"What comes to our minds when we think about God is the most important thing about us." A.W. Tozer
Have you ever heard a certain song and it takes you back to a certain time in your life? Or maybe back to a certain person? I can hear certain songs that make me think of certain people in my life, past or present. I'm sure I could give an answer for the question: What do you think of when you think of me? As long as I know the person, or know of the person, I could give you an answer. It really makes me wonder, what do people think of when they think of me? My whole life, I've been a lot of things. But one thing that will never change, I was, I am, and I always will be a preacher's kid.
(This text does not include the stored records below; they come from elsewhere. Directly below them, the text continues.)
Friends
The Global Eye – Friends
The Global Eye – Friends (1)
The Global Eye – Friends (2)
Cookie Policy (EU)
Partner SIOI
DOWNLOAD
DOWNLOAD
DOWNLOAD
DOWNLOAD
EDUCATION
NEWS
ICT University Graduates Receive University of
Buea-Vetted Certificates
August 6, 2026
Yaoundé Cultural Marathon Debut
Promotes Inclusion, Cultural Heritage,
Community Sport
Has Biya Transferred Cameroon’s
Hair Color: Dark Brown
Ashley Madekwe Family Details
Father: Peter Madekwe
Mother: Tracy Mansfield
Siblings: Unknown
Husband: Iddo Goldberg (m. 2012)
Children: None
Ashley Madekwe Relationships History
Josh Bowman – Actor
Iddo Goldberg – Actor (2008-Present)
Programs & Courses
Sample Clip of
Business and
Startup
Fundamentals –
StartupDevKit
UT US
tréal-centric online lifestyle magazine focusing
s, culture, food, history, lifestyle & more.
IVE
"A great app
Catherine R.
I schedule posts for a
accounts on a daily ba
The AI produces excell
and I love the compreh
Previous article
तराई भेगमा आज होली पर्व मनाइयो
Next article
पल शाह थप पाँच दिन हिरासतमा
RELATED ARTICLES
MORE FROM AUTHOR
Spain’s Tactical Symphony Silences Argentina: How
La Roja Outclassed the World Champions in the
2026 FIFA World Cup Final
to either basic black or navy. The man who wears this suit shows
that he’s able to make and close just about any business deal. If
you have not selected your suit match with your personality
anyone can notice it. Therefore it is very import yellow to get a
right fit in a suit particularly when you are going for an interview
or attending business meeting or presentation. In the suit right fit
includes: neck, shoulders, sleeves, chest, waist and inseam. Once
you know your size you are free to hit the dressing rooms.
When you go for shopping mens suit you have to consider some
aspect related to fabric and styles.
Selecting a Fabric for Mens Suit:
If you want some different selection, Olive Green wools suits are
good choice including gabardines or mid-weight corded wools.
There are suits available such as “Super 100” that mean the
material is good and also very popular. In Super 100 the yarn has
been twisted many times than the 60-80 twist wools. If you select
Being a PK comes with a lot of stress. I remember being a young kid, sleeping with my mom in her big girl bed, wondering what my Dad was doing. My Dad was at school learning how to be a preacher. That was all I knew. I remember one night, my Mom told me, "If anything ever happens to me, you make sure all of my dolls are taken care of." She used to collect porcelain dolls. I remember how empty that statement made me feel. I remember thinking, "What if something happens to my mom and my dad doesn't make it home?" Of course, none of that happened. My Dad graduated, came home forever, and my Mom got rid of all of her dolls she once held so dear.
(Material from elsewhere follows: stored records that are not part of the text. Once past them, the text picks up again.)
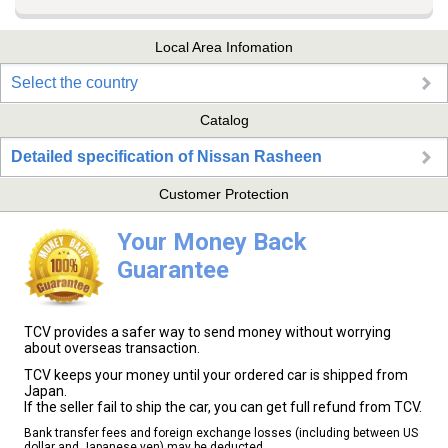
Local Area Infomation
Select the country
Catalog
Detailed specification of Nissan Rasheen
Customer Protection
Your Money Back
Guarantee
TCV provides a safer way to send money without worrying
about overseas transaction.
TCV keeps your money until your ordered car is shipped from
Japan.
If the seller fail to ship the car, you can get full refund from TCV.
Bank transfer fees and foreign exchange losses (including between US
dollar and Japanese yen) may be deducted.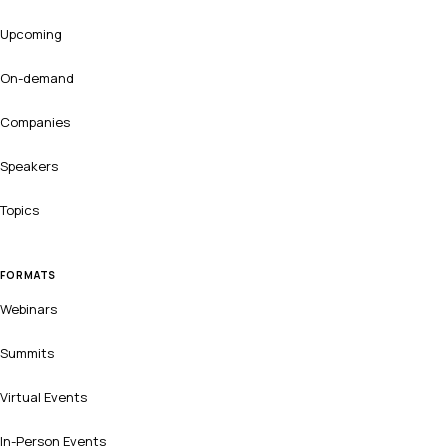
Upcoming
On-demand
Companies
Speakers
Topics
FORMATS
Webinars
Summits
Virtual Events
In-Person Events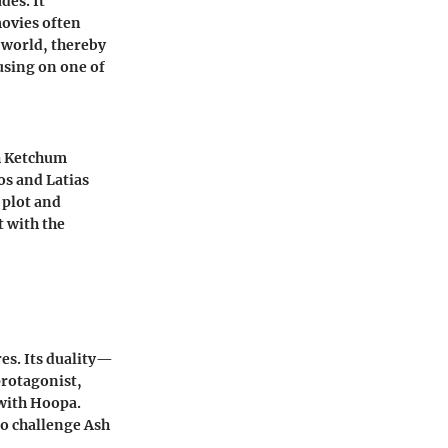
des. It
movies often
 world, thereby
using on one of
sh Ketchum
os and Latias
 plot and
t with the
es. Its duality—
protagonist,
 with Hoopa.
to challenge Ash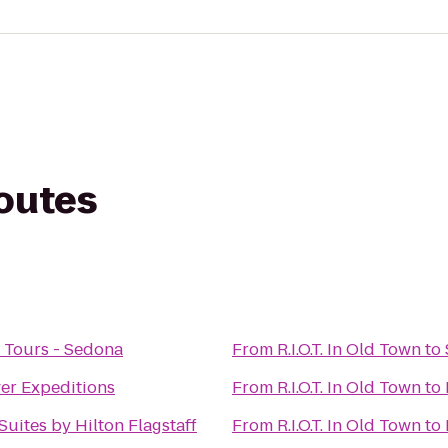
routes
 Tours - Sedona
From
R.I.O.T. In Old Town
to
er Expeditions
From
R.I.O.T. In Old Town
to
uites by Hilton Flagstaff
From
R.I.O.T. In Old Town
to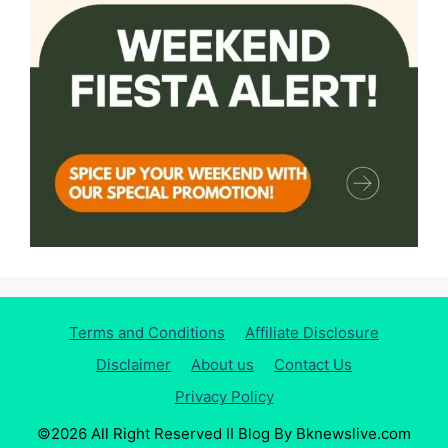
Terms and Conditions
Affiliate Disclosure
Disclaimer
About us
Contact Us
Privacy Policy
©2026 All Right Reserved II Blog By Bknewslive.com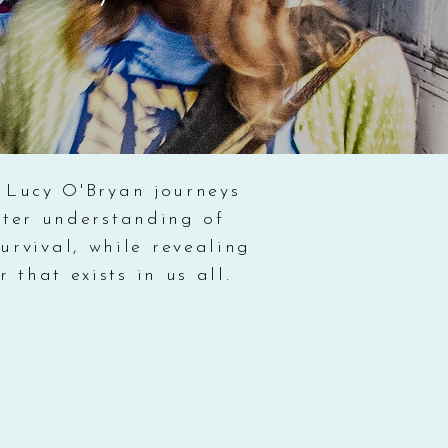
 Lucy O'Bryan journeys
eater understanding of
urvival, while revealing
that exists in us all.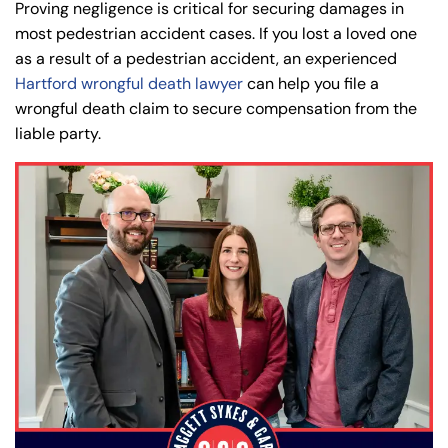
8:30 AM – 5:00
8:30 AM – 5:00
Proving negligence is critical for securing damages in
Tuesday
Tuesday
PM
PM
most pedestrian accident cases. If you lost a loved one
as a result of a pedestrian accident, an experienced
8:30 AM – 5:00
8:30 AM – 5:00
Wednesday
Wednesday
Hartford wrongful death lawyer
can help you file a
PM
PM
wrongful death claim to secure compensation from the
8:30 AM – 5:00
8:30 AM – 5:00
liable party.
Thursday
Thursday
PM
PM
8:30 AM – 5:00
8:30 AM – 5:00
Friday
Friday
PM
PM
Saturday
Saturday
Closed
Closed
Sunday
Sunday
Closed
Closed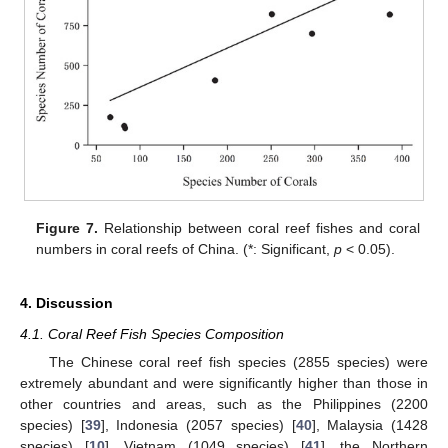
Figure 7.
Relationship between coral reef fishes and coral
numbers in coral reefs of China. (*: Significant,
p
< 0.05).
4. Discussion
4.1. Coral Reef Fish Species Composition
The Chinese coral reef fish species (2855 species) were
extremely abundant and were significantly higher than those in
other countries and areas, such as the Philippines (2200
species) [
39
], Indonesia (2057 species) [
40
], Malaysia (1428
species) [
10
], Vietnam (1049 species) [
41
], the Northern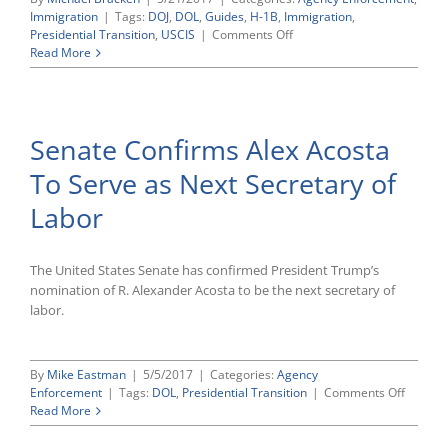
Immigration
|
Tags:
DOJ
,
DOL
,
Guides
,
H-1B
,
Immigration
,
on
Presidential Transition
,
USCIS
|
Comments Off
Trump
Read More
Administration
Giving
Scrutiny
to
Senate Confirms Alex Acosta
H-
1B
To Serve as Next Secretary of
Visa
Program
Labor
for
Highly
Skilled
Foreign
The United States Senate has confirmed President Trump’s
Workers
nomination of R. Alexander Acosta to be the next secretary of
labor.
By
Mike Eastman
|
5/5/2017
|
Categories:
Agency
on
Enforcement
|
Tags:
DOL
,
Presidential Transition
|
Comments Off
Senate
Read More
Confir
Alex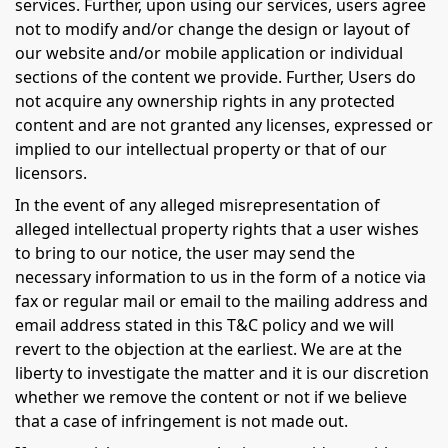
services. Further, upon using our services, users agree
not to modify and/or change the design or layout of
our website and/or mobile application or individual
sections of the content we provide. Further, Users do
not acquire any ownership rights in any protected
content and are not granted any licenses, expressed or
implied to our intellectual property or that of our
licensors.
In the event of any alleged misrepresentation of
alleged intellectual property rights that a user wishes
to bring to our notice, the user may send the
necessary information to us in the form of a notice via
fax or regular mail or email to the mailing address and
email address stated in this T&C policy and we will
revert to the objection at the earliest. We are at the
liberty to investigate the matter and it is our discretion
whether we remove the content or not if we believe
that a case of infringement is not made out.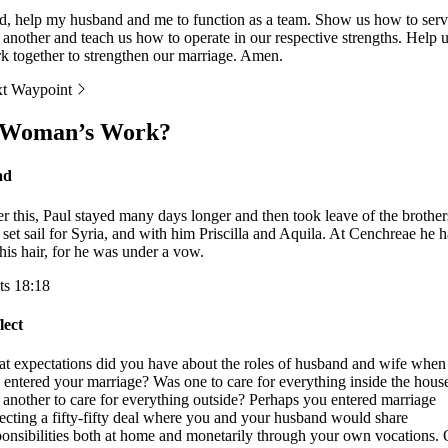
d, help my husband and me to function as a team. Show us how to ser
 another and teach us how to operate in our respective strengths. Help 
k together to strengthen our marriage. Amen.
t Waypoint
 Woman’s Work?
ad
er this, Paul stayed many days longer and then took leave of the brother
 set sail for Syria, and with him Priscilla and Aquila. At Cenchreae he 
 his hair, for he was under a vow.
ts 18:18
lect
t expectations did you have about the roles of husband and wife when
 entered your marriage? Was one to care for everything inside the hous
 another to care for everything outside? Perhaps you entered marriage
ecting a fifty-fifty deal where you and your husband would share
ponsibilities both at home and monetarily through your own vocations.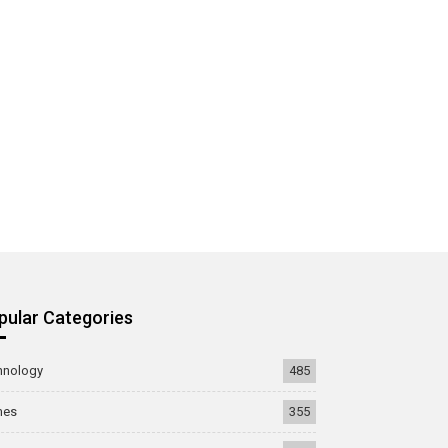
pular Categories
hnology
485
mes
355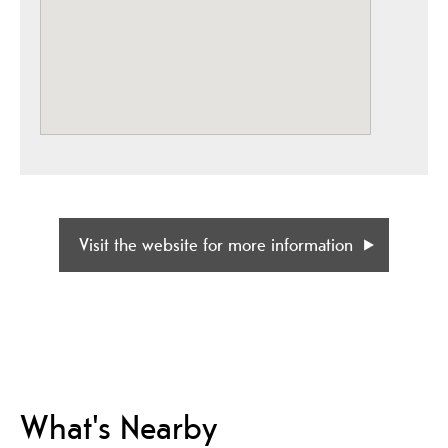
Visit the website for more information
What's Nearby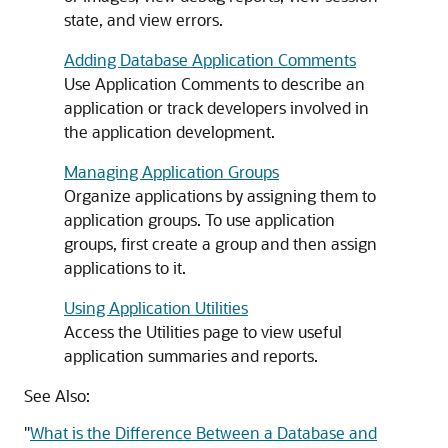
state, and view errors.
Adding Database Application Comments
Use Application Comments to describe an
application or track developers involved in
the application development.
Managing Application Groups
Organize applications by assigning them to
application groups. To use application
groups, first create a group and then assign
applications to it.
Using Application Utilities
Access the Utilities page to view useful
application summaries and reports.
See Also:
"
What is the Difference Between a Database and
I've always looked up to my Dad. Not only is he the best Dad ever, but he is also an admirable man who sacrificed to be able to spread the word of God to others. Because of that, my adult life as a Christian has been trying at times. I have always tried my best to do the right thing. Because it was what I was taught. It was what I was shown. It was what I believed. Sometimes in doing that, I got hurt. I got scarred. I have wounds that took years to heal. It's really hard for me sometimes to go to a church where my Dad isn't the preacher. That has been a struggle for me that no one has known about for years. Andy Stanley said, "If you're a preacher's kid, you see the church differently." Truer words have never been spoken. I find myself being really skeptical of certain things at a church. It took years for me to even wear jeans to a church service. I actually quit going to a church one time because the Preacher wore jeans to preach in every Sunday morning. Little things like that bother me. Why? Simply because I never saw my Dad preach in jeans.
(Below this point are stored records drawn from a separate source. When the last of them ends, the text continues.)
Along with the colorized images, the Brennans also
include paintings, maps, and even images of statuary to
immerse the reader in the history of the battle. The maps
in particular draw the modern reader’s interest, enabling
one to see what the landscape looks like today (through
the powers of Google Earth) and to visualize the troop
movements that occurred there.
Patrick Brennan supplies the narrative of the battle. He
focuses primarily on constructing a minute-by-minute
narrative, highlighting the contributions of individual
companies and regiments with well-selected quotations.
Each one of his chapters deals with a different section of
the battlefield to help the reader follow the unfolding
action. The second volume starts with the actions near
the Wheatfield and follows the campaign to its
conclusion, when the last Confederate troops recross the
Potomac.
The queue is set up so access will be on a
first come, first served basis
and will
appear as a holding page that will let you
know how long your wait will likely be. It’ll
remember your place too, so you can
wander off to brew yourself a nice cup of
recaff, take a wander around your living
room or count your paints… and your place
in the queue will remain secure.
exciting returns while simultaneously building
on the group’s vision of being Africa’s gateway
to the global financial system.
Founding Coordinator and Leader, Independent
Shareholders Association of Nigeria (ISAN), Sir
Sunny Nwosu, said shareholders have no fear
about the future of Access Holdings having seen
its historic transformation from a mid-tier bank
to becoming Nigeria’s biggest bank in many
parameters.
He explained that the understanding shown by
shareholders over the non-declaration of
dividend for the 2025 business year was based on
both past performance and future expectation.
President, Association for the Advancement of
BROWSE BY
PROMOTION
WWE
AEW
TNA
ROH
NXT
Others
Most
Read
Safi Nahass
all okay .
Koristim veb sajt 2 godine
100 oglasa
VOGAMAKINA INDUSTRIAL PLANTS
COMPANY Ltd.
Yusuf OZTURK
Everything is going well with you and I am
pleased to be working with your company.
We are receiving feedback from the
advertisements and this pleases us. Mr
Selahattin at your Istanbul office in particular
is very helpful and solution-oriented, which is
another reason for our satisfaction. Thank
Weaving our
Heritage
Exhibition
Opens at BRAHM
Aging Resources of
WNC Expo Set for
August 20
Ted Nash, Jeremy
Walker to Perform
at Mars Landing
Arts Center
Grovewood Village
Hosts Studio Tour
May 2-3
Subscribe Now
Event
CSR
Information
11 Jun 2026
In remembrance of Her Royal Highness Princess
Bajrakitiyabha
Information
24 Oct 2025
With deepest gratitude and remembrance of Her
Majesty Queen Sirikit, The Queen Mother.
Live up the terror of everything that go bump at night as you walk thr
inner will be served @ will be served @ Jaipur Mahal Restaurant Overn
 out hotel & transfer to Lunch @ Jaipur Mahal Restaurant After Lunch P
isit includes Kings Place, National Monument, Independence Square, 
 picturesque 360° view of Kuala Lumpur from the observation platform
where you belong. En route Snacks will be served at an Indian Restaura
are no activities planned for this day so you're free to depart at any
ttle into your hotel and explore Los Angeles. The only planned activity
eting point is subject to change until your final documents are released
I know that I am hard to love. Hence the title of this blog. One reason being because I am a Preacher's kid. I'm far from perfect. I'm very hard to deal with, especially in the mornings. If something upsets me, I'm completely done for a day or so. I'm horrible about letting one small thing ruin my whole day. I think it comes from me feeling like I don't measure up. I feel like God expects more out of me because I am a Preacher's kid. I don't feel worthy of God's love. It's hard for me to accept the fact that He loves me and that nothing I can do will ever take that love away. Just recently, I have been thinking about our church. My husband started helping with the youth and at first it was hard for him to do it without me. I tried to explain to him that we aren't all called to do the same things. I tried to show him that I have already done that in the past and I felt like God was done with me in that area. Within that struggle, it really made me think. It made my heart do some real soul searching. I began to wonder, "What good can I do for the church?" The more I thought about that, the more I missed the way I grew up.
One night I saw a post on Facebook. It was some friends of mine who had been at church for a birthday party for their son. All of their church friends were sitting around enjoying this party with food, fun, fellowship, and of course, cake. I said out loud, "I miss the Wednesday night Spaghetti dinners." My husband said, "What do you mean?" and I said, "Sometimes I miss being in a small church where everybody knew me." See, I went from being the Preacher's Kid for a lot of years to being just Natasha. Or even more so, Dustin's wife. I have really struggled with fitting in at our church and so it made my struggle for looking for my place in the church even harder. I was really having a hard time with it. The next morning after the Facebook post, I heard a song on my way to work. It was the first time I had heard it, and it completely changed my heart. Just like that, I didn't have to struggle anymore. The song is called "Real Love" by Blanca.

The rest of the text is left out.